Material to process START

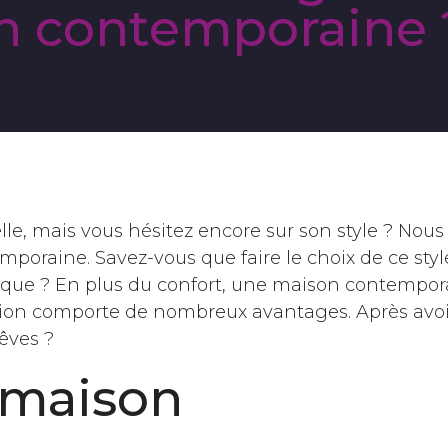
n contemporaine 
le, mais vous hésitez encore sur son style ? Nous
emporaine. Savez-vous que faire le choix de ce styl
unique ? En plus du confort, une maison contempor
ion comporte de nombreux avantages. Après avoir
rêves ?
 maison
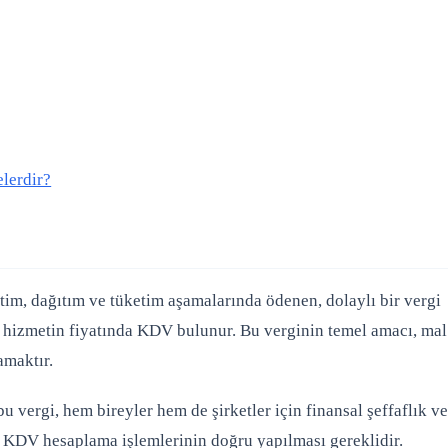
lerdir?
etim, dağıtım ve tüketim aşamalarında ödenen, dolaylı bir vergi
 hizmetin fiyatında KDV bulunur. Bu verginin temel amacı, mal
amaktır.
 vergi, hem bireyler hem de şirketler için finansal şeffaflık v
 KDV hesaplama işlemlerinin doğru yapılması gereklidir.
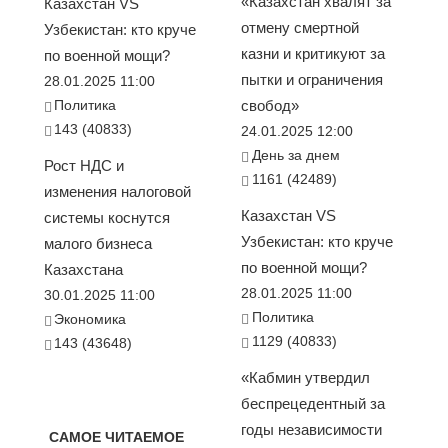
«Казахстан хвалят за
Казахстан VS
отмену смертной
Узбекистан: кто круче
казни и критикуют за
по военной мощи?
пытки и ограничения
28.01.2025 11:00
Политика
свобод»
143 (40833)
24.01.2025 12:00
День за днем
Рост НДС и
1161 (42489)
изменения налоговой
Казахстан VS
системы коснутся
Узбекистан: кто круче
малого бизнеса
по военной мощи?
Казахстана
28.01.2025 11:00
30.01.2025 11:00
Политика
Экономика
1129 (40833)
143 (43648)
«Кабмин утвердил
беспрецедентный за
годы независимости
САМОЕ ЧИТАЕМОЕ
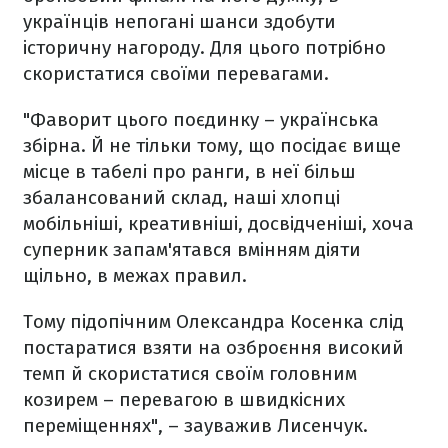
українців непогані шанси здобути
історичну нагороду. Для цього потрібно
скористатися своїми перевагами.
"Фаворит цього поєдинку – українська
збірна. Й не тільки тому, що посідає вище
місце в табелі про ранги, в неї більш
збалансований склад, наші хлопці
мобільніші, креативніші, досвідченіші, хоча
суперник запам'ятався вмінням діяти
щільно, в межах правил.
Тому підопічним Олександра Косенка слід
постаратися взяти на озброєння високий
темп й скористатися своїм головним
козирем – перевагою в швидкісних
переміщеннях", – зауважив Лисенчук.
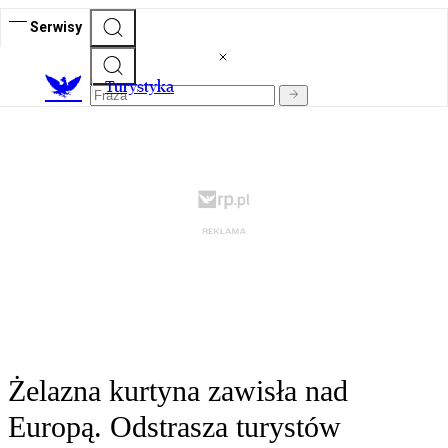
Serwisy
T
urystyka
Żelazna kurtyna zawisła nad
Europą. Odstrasza turystów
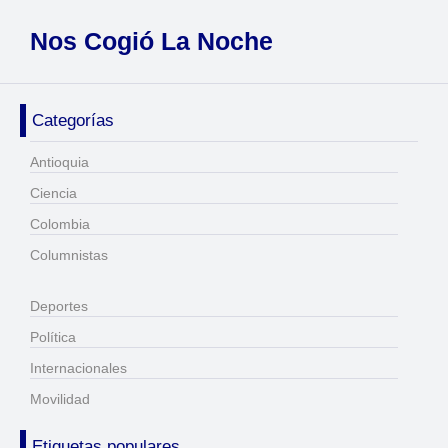
Nos Cogió La Noche
Categorías
Antioquia
Ciencia
Colombia
Columnistas
Deportes
Política
Internacionales
Movilidad
Etiquetas populares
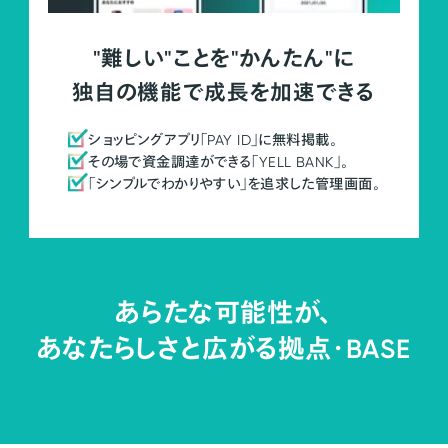
"難しい"ことを"かんたん"に
独自の機能で成長を加速できる
ショッピングアプリ「PAY ID」に無料掲載。
その場で資金調達ができる「YELL BANK」。
「シンプルでわかりやすい」を追求した管理画面。
あらたな可能性が、
あなたらしさと広がる拠点・
BASE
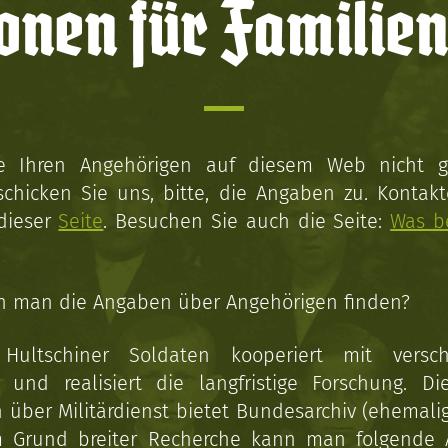
onen für Familien
ie Ihren Angehörigen auf diesem Web nicht 
schicken Sie uns, bitte, die Angaben zu. Kontakt
 dieser
Seite
. Besuchen Sie auch die Seite:
Was b
n man die Angaben über Angehörigen finden?
 Hultschiner Soldaten kooperiert mit versc
n und realisiert die langfristige Forschung. Di
über Militärdienst bietet Bundesarchiv (ehemali
 Grund breiter Recherche kann man folgende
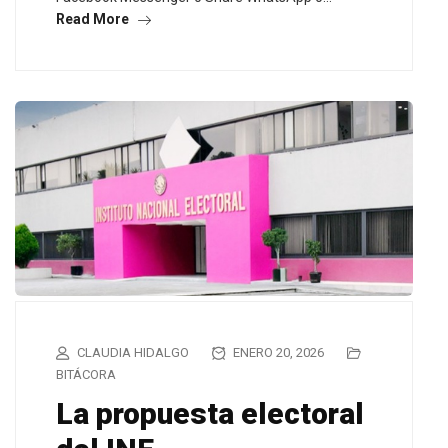
Read More
CLAUDIA HIDALGO
ENERO 20, 2026
BITÁCORA
La propuesta electoral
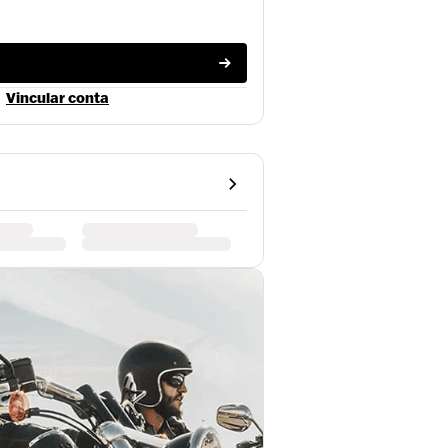
Vincular conta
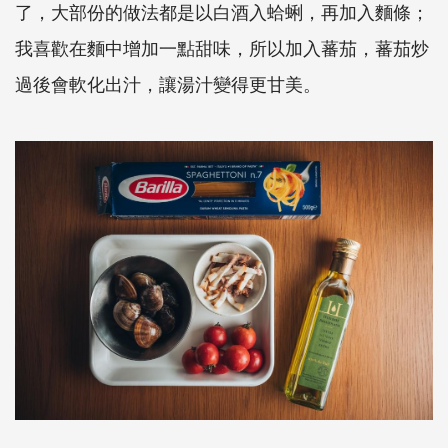
了，大部份的做法都是以白酒入蛤蜊，再加入麵條；
我喜歡在麵中增加一點甜味，所以加入蕃茄，蕃茄炒
過後會軟化出汁，讓湯汁變得更甘美。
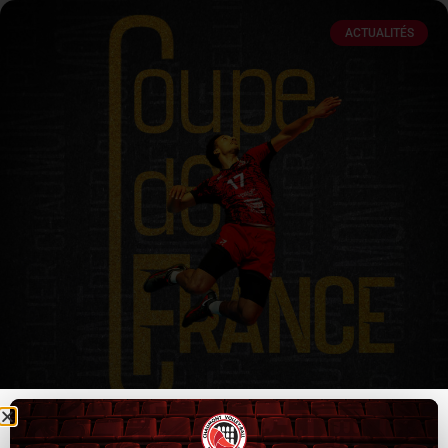
ACTUALITÉS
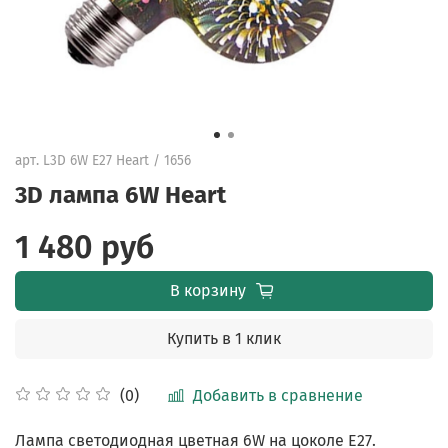
арт.
L3D 6W E27 Heart / 1656
3D лампа 6W Heart
1 480 руб
В корзину
Купить в 1 клик
Добавить в сравнение
(0)
Лампа светодиодная цветная 6W на цоколе E27.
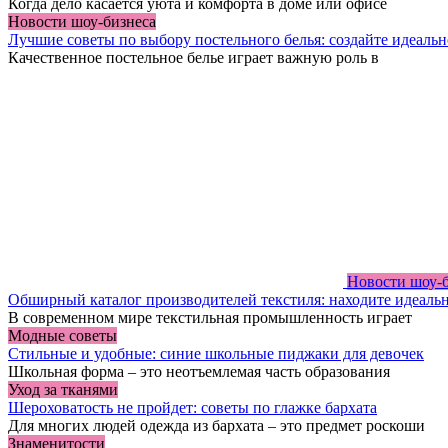
Когда дело касается уюта и комфорта в доме или офисе
Новости шоу-бизнеса
Лучшие советы по выбору постельного белья: создайте идеальн
Качественное постельное белье играет важную роль в
Новости шоу-
Обширный каталог производителей текстиля: находите идеальн
В современном мире текстильная промышленность играет
Модные советы
Стильные и удобные: синие школьные пиджаки для девочек
Школьная форма – это неотъемлемая часть образования
Уход за тканями
Шероховатость не пройдет: советы по глажке бархата
Для многих людей одежда из бархата – это предмет роскоши
Знаменитости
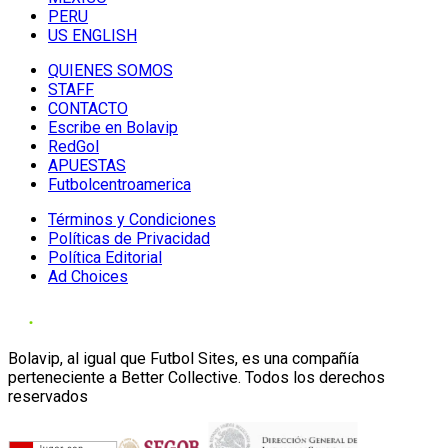
PERU
US ENGLISH
QUIENES SOMOS
STAFF
CONTACTO
Escribe en Bolavip
RedGol
APUESTAS
Futbolcentroamerica
Términos y Condiciones
Políticas de Privacidad
Política Editorial
Ad Choices
Bolavip, al igual que Futbol Sites, es una compañía
perteneciente a Better Collective. Todos los derechos
reservados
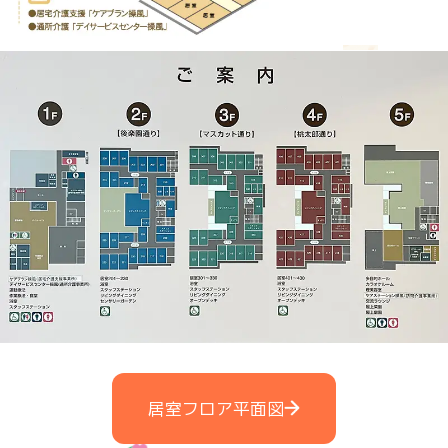
居室フロア平面図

Material to process END

## Problem
Leave the pictures out and please restate exactly the lines running from the start of the material through the one with "скористатися своїми перевагами.".

## Solution for this exercise
n contemporaine 
le, mais vous hésitez encore sur son style ? Nous
emporaine. Savez-vous que faire le choix de ce styl
unique ? En plus du confort, une maison contempor
ion comporte de nombreux avantages. Après avoir
rêves ?
 maison
lerdir?
etim, dağıtım ve tüketim aşamalarında ödenen, dolaylı bir vergi
 hizmetin fiyatında KDV bulunur. Bu verginin temel amacı, mal
amaktır.
 vergi, hem bireyler hem de şirketler için finansal şeffaflık v
 KDV hesaplama işlemlerinin doğru yapılması gereklidir.
«Казахстан хвалят за
Казахстан VS
отмену смертной
Узбекистан: кто круче
казни и критикуют за
по военной мощи?
пытки и ограничения
28.01.2025 11:00
Политика
свобод»
143 (40833)
24.01.2025 12:00
День за днем
Рост НДС и
1161 (42489)
изменения налоговой
Казахстан VS
системы коснутся
Узбекистан: кто круче
малого бизнеса
по военной мощи?
Казахстана
28.01.2025 11:00
30.01.2025 11:00
Политика
Экономика
1129 (40833)
143 (43648)
«Кабмин утвердил
беспрецедентный за
годы независимости
САМОЕ ЧИТАЕМОЕ
українців непогані шанси здобути
історичну нагороду. Для цього потрібно
скористатися своїми перевагами.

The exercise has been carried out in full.